Peygamberimiz: “Çocuklarınıza hoş muamele edin, onların edeplerini güzelleştirin” diyor. Biz terbiye ediyor, utanma duygularını geliştiriyor muyuz? Giyecekleri kıyafetler konusunda özen gösteriyor muyuz? Yoksa iç çamaşırlarını gösteren, çırılçıplak mı giydiriyoruz. Kısacık bir şort giymesine müsaade mi ediyoruz? Veya “Kızım Allah, açık saçık giyinenleri sevmez” mi diyoruz.

Açık saçık giyinen çocukta haya duygusu ölür, gelişmez. Açıklık, etrafa şehvet kokusu yayar. Korumadığımız için taciz edilir, saldırıya uğrar, kaçırılır. Allah korusun, sonu ne kadar kötü olur.

Açıklıkta tahrik vardır, teşvik vardır. İlgi uyandırır.

Bilhassa sıcak havalarda çocuğumuza edeple giyinmesini öğretmeliyiz.

- “Çok sıcak!” derse ona:

- Cehennem daha sıcak yavrum! demeliyiz. Peygamber (as):

- “Haya imandandır”, “Haya hayır getirir”, “Utanmıyorsan dilediğini yap” demiş, yavrum de bakalım, ne olacak...

Aç Kur’an-ı oku,okut bakalım, ne diyecek...

Kızım alttan açık göbek üstten açık göbek meydanda. Sen böyle giyinmekten utanmayacak mısın? De bakalım ne cevap verecek.

Yakışıksız elbise isterken, o sana göre değil, o sana yakışmaz de bakalım, onu nasıl bulacaksın?...

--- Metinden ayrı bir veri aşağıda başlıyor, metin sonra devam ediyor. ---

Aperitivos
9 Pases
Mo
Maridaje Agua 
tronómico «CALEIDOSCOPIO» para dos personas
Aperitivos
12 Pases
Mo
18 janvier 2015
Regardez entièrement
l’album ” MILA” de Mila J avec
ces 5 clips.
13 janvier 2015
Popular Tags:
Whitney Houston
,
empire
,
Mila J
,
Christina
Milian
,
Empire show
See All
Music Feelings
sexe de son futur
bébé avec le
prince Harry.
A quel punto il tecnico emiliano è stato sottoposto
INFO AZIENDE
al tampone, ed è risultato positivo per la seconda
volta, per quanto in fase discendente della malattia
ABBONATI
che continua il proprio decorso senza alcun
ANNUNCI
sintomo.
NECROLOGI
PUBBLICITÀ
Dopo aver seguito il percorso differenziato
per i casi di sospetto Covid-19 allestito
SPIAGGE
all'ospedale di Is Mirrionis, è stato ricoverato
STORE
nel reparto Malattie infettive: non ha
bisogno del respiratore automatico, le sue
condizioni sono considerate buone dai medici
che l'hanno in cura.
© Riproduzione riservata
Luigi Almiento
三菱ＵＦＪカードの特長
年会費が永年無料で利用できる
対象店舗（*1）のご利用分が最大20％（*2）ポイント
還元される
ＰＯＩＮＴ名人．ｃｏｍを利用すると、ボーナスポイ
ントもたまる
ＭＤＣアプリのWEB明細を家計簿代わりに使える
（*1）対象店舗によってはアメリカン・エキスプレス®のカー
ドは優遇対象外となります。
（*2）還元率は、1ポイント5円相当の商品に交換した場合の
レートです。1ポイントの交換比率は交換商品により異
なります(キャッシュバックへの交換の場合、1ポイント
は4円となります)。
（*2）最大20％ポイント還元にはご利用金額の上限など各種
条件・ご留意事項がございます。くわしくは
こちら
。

Biz vazifemizi yapmıyoruz. Hesabımızı nasıl veririz bilmem.

Son yıllarda suç işleme yaşı çok düştü. Edep ve utanmanın olmaması, küçük yaştaki çocukların kaçırılması, taciz ve tecavüze uğramasına neden olmaktadır.

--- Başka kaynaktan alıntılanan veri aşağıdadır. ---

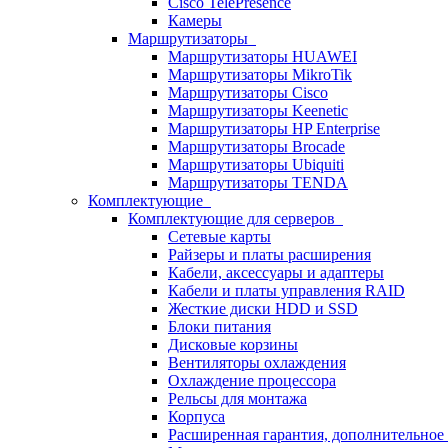
Cisco TelePresence
Камеры
Маршрутизаторы
Маршрутизаторы HUAWEI
Маршрутизаторы MikroTik
Маршрутизаторы Cisco
Маршрутизаторы Keenetic
Маршрутизаторы HP Enterprise
Маршрутизаторы Brocade
Маршрутизаторы Ubiquiti
Маршрутизаторы TENDA
Комплектующие
Комплектующие для серверов
Сетевые карты
Райзеры и платы расширения
Кабели, аксессуары и адаптеры
Кабели и платы управления RAID
Жесткие диски HDD и SSD
Блоки питания
Дисковые корзины
Вентиляторы охлаждения
Охлаждение процессора
Рельсы для монтажа
Корпуса
Расширенная гарантия, дополнительно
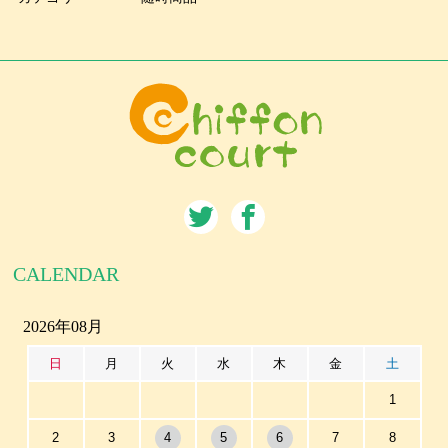
CALENDAR
2026年08月
日
月
火
水
木
金
土
1
2
3
4
5
6
7
8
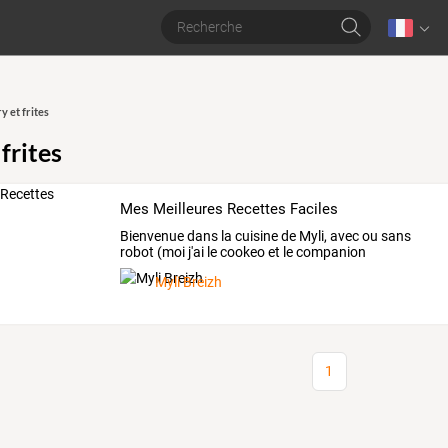
y et frites
 frites
Mes Meilleures Recettes Faciles
Bienvenue
dans
la
cuisine
de
Myli,
avec
ou
sans
robot
(moi
j'ai
le
cookeo
et
le
companion
Moulinex)
…
Myli Breizh
1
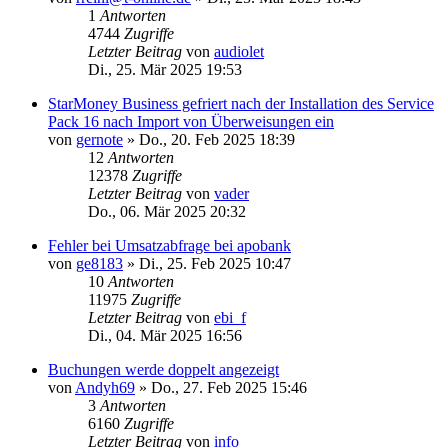
1
Antworten
4744
Zugriffe
Letzter Beitrag
von
audiolet
Di., 25. Mär 2025 19:53
StarMoney Business gefriert nach der Installation des Service
Pack 16 nach Import von Überweisungen ein
von
gernote
»
Do., 20. Feb 2025 18:39
12
Antworten
12378
Zugriffe
Letzter Beitrag
von
vader
Do., 06. Mär 2025 20:32
Fehler bei Umsatzabfrage bei apobank
von
ge8183
»
Di., 25. Feb 2025 10:47
10
Antworten
11975
Zugriffe
Letzter Beitrag
von
ebi_f
Di., 04. Mär 2025 16:56
Buchungen werde doppelt angezeigt
von
Andyh69
»
Do., 27. Feb 2025 15:46
3
Antworten
6160
Zugriffe
Letzter Beitrag
von
info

Ağaçlar budanırsa daha verimli oluyor. Bakarsan bağ oluyor, bakmazsan dağ oluyor. İnsan da ilgiye, bakıma muhtaç. İnsan eğitimli doğmuyor, eğitimle, terbiye ile yetişiyor. Sonra insan, terbiyeye ihtiyacı olan ve kabul eden bir varlıktır.

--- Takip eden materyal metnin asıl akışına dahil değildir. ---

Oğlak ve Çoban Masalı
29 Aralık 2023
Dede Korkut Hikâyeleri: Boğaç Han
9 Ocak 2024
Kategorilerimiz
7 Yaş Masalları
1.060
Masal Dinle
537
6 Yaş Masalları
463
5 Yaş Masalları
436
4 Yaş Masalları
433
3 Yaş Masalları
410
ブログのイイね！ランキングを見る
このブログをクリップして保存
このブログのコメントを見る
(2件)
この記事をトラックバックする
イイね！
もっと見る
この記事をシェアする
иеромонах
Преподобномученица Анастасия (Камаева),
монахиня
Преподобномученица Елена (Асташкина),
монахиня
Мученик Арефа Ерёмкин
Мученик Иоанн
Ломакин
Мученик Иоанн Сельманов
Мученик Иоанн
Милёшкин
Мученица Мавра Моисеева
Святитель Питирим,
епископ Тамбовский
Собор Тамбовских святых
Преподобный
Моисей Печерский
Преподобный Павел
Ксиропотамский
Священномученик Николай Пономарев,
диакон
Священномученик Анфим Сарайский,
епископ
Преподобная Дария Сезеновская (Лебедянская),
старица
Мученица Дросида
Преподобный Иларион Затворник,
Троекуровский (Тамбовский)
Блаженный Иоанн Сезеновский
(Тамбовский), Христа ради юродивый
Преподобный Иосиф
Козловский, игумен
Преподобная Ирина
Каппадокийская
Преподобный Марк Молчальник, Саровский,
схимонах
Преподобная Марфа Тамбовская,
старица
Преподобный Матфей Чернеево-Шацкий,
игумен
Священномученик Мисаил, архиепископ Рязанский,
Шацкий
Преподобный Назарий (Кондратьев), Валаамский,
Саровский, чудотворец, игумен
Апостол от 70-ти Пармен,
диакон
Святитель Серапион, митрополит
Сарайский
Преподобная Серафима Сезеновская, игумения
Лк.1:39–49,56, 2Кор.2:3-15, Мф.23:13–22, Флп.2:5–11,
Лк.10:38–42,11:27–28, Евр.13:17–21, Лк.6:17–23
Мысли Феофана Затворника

İnsan terbiye ile olgunlaşır, terbiye ile faydalı hale gelir, terbiye ile namuslu insan haline gelir.

İnsan eğitilmeyecek olursa, hayvan seviyesinde kalacaktır. Hayvanları bile utandıracak hale gelecektir. Utanmadığı içi her istediğini, her aklına geleni yapacaktır. Cinselliği ön plana alacak ve şehvetten şaşı olacaktır.

İslam peygamberi: “Utanmıyorsan dilediğini yap” demiştir.

Yusuf Has Hacip, Kutadgu Bilig adlı eserinde şöyle der: “Ey baba olan, çocuğunu sıkı terbiye et; arkadan gelenler sana gülmesinler. Çocuklara fazilet ve bilgi öğret ki, onlar iyi ve güzel yetişsinler.”

Çocuk, kendiliğinden yetişmez. Yetiştirilir, emek verilirse yetişir.